Earth observation data cubes

Analysis-ready data collections

Analysis Ready Data (CEOS-ARD) are satellite data that have been processed to meet the ARD standards defined by the Committee on Earth Observation Satellites (CEOS). ARD data simplify and accelerate the analysis of Earth observation data by providing consistent and high-quality images that are standardized across different sensors and platforms. ARD image processing includes geometric, radiometric, and atmospheric corrections. Images are georeferenced, meaning they are accurately aligned with a coordinate system. Optical ARD images include cloud and shadow masking information. These masks indicate which pixels are affected by clouds or cloud shadows. For optical sensors, CEOS-ARD images are converted to surface reflectance values, which represent the fraction of light that is reflected by the surface. This makes the data more comparable across different times and locations. For SAR images, CEOS-ARD specification require images to undergo Radiometric Terrain Correction (RTC) and be provided in the gamma nought (\(\gamma_0\)) backscatter values. This value which mitigates the variations from diverse observation geometries and is recommended for most land applications.

ARD images are available from various satellite platforms, including Landsat, Sentinel, and commercial satellites. This provides a wide range of spatial, spectral, and temporal resolutions to suit different applications. They are organized as a collection of files, where each pixel contains a single value for each spectral band for a given date. These collections are available in cloud services such as Brazil Data Cube, Digital Earth Africa, and Microsoft’s Planetary Computer. In general, the timelines of the images in an ARD collection are different. Images may still contain cloudy or missing pixels, and bands for the images in the collection may have different resolutions. Figure 1 shows an example of the Landsat ARD image collection.

Figure 1: ARD image collection (source: USGS).

Regular Earth observation data cubes

Machine learning and deep learning (ML/DL) classification algorithms require the input data to be consistent. The dimensionality of the data used for training the model has to be the same as that of the data to be classified. There should be no gaps and no missing values. Thus, to use ML/DL algorithms for remote sensing data, ARD image collections should be converted to regular data cubes.

A regular EO data cube is a partition of the Earth’s surface which covers the area in periodic intervals. Regular data cubes are derived by ARD images by filling coverage gaps, accounting for cloud coverage, and reprocessing irregular temporal coverage to regular periods. Also, regular data cubes can cover more than a single coordinate projection zone, so as to be defined in large areas.

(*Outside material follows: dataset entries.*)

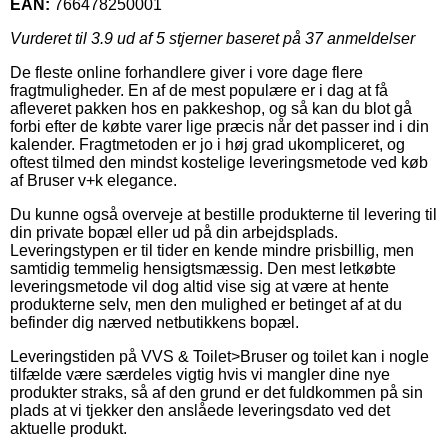
EAN:
766478250001
Vurderet til
3.9
ud af 5 stjerner baseret på
37
anmeldelser
De fleste online forhandlere giver i vore dage flere
fragtmuligheder. En af de mest populære er i dag at få
afleveret pakken hos en pakkeshop, og så kan du blot gå
forbi efter de købte varer lige præcis når det passer ind i din
kalender. Fragtmetoden er jo i høj grad ukompliceret, og
oftest tilmed den mindst kostelige leveringsmetode ved køb
af Bruser v+k elegance.
Du kunne også overveje at bestille produkterne til levering til
din private bopæl eller ud på din arbejdsplads.
Leveringstypen er til tider en kende mindre prisbillig, men
samtidig temmelig hensigtsmæssig. Den mest letkøbte
leveringsmetode vil dog altid vise sig at være at hente
produkterne selv, men den mulighed er betinget af at du
befinder dig nærved netbutikkens bopæl.
Leveringstiden på VVS & Toilet>Bruser og toilet kan i nogle
tilfælde være særdeles vigtig hvis vi mangler dine nye
produkter straks, så af den grund er det fuldkommen på sin
plads at vi tjekker den anslåede leveringsdato ved det
aktuelle produkt.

In sits, regular data cubes have the following properties:

  1. A regular data cube is a set of three-dimensional arrays with two spatial dimensions and one temporal dimension. Each array contains cells which have the same spatial resolution, the same temporal duration, and the same set of attributes (spectral bands and/or indices).
  2. The number of dimensions is fixed (2D + time), while the number of attributes is not limited.
  3. The spatial dimensions are associated to a coordinate projection system, such as the MGRS grid (Military Grid Reference System). A tile of the grid corresponds to a unique zone of the coordinate system. A data cube may span various tiles and projection zones.
  4. The temporal dimension is a set of continuous and equally spaced intervals.
  5. For each position in space, the cube should provide a multi-attribute time series. For each time interval, the cube should provide a multi-attribute 2D image (see Figure 2).
Figure 2: Conceptual view of a data cube.

The definition of data cubes in sits differs from an earlier proposal by Appel and Pebesma [1] which has been used in the R package stars and in the openEO system. Appel and Pebesma consider that a data cube will only cover a single tile of a coordinate system (e.g., MGRS). In sits, this restriction has been removed and data cubes many span multiple tiles.

Currently, the only cloud service that provides regular data cubes by default is the Brazil Data Cube (BDC). ARD collections available in other cloud services are not regular in space and time. Bands may have different resolutions, images may not cover the entire timeline, and time intervals may be irregular. For this reason, subsets of these collections need to be converted into regular data cubes before further processing. To produce data cubes for machine learning data analysis, this part of the book describes the steps involved in producing and using regular data cubes:

  • Obtaining data from ARD image collections
  • Producing regular data cubes from single- and multi-source data
  • Recovering data cubes from local files
  • Performing operations on data cubes

References

[1]
M. Appel and E. Pebesma, “On-Demand Processing of Data Cubes from Satellite Image Collections with the gdalcubes Library,” Data, vol. 4, no. 3, 2019, doi: 10.3390/data4030092.